The patterns of commonly occurring amino acid residues at substrate-preference determining positions observed in different orders of angiosperms for FLS and DFR.
Orders are sorted by branching in the evolution of angiosperms according to the Angiosperm Phylogeny Group (2016). The residues were investigated across 172 angiosperm species and are represented here at the order level. Monocot and dicot species are highlighted by light pink and light green color, respectively. Rosales II consists of 2 species: Fragaria x ananassa and Fragaria vesca. n represents the number of analyzed species harboring DFR and FLS, respectively, within each order.
Fig 6.
Phylogenetic analysis of DFR sequences in diverse plant species, highlighting amino acid residue diversity at position 133 associated with substrate specificity.
Gymnosperm, monocot, and dicot species are denoted by light blue, light pink, and light green color stripes, respectively.

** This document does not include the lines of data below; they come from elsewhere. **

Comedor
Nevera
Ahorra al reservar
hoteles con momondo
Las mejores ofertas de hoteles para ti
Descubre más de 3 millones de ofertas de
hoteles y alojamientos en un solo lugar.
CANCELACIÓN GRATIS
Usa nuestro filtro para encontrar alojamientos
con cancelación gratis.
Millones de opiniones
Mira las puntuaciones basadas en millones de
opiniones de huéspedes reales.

Non-DFR sequences are represented by dashed gray branches while the functional DFRs are indicated by solid black branches. The color-coded scheme represents different residues: Asparagine (light purple), Aspartic acid (periwinkle blue), Alanine (deep purple), and other amino acids (gray) at position 133. The preferred substrate of the DFR type is written in brackets: DHK, dihydrokaempferol; DHQ, dihydroquercetin and DHM, dihydromyricetin. Distinct clusters of DFRs from major plant orders are labeled for reference. DFR sequences identified in previous studies are highlighted by an asterisk at the start of the terminal branch, with asterisks of functional DFR genes colored in red (S5 File). Leaf labels are hidden to reduce the complexity. The outgroup comprises SDR members like ANRs, CCRs, and other DFR-like sequences (S4 File).
Fig 7.
Phylogenetic diversity of FLS sequences in diverse plant species, highlighting amino acid residue diversity at position 132 associated with DHQ-substrate binding.
Gymnosperm, monocot, and dicot species are denoted by light blue, light pink, and light green color stripes, respectively. Non-FLS sequences are represented by dashed gray branches while the functional FLSs are indicated by solid black branches. The background color highlights different presumably substrate-preference-determining amino acid residues: histidine (pale yellow), phenylalanine (dark orange), and tyrosine (dark golden) at position 132. The hypothesized preferred substrate of the FLS type is written in brackets: DHK, dihydrokaempferol; DHQ, dihydroquercetin, and DHM, dihydromyricetin. Distinct clusters of FLSs from major plant orders are labeled for reference. FLS sequences identified in previous studies are highlighted by an asterisk at the start of the terminal branch with asterisks of functional FLS genes colored in red (S5 File). The branches of Arabidopsis thaliana AtFLS1-AtFLS6 are labeled. Individual leaf labels are hidden to reduce the complexity. The outgroup comprises members of 2-ODD like F3H, ANS, and other FLS-like sequences (S7 File).
Fig 8.
2D density heatmap with marginal histograms showing divergent expression patterns of FLS vs DFR across samples from 43 species.
Each sample shows only the expression of FLS or DFR, but not both. The sample size is indicated by n. Colorbar depicts the logarithmic density of points in the plot. (a) Combined expression of all FLS and DFR types, (b-g) specific combinations of FLS and DFR types.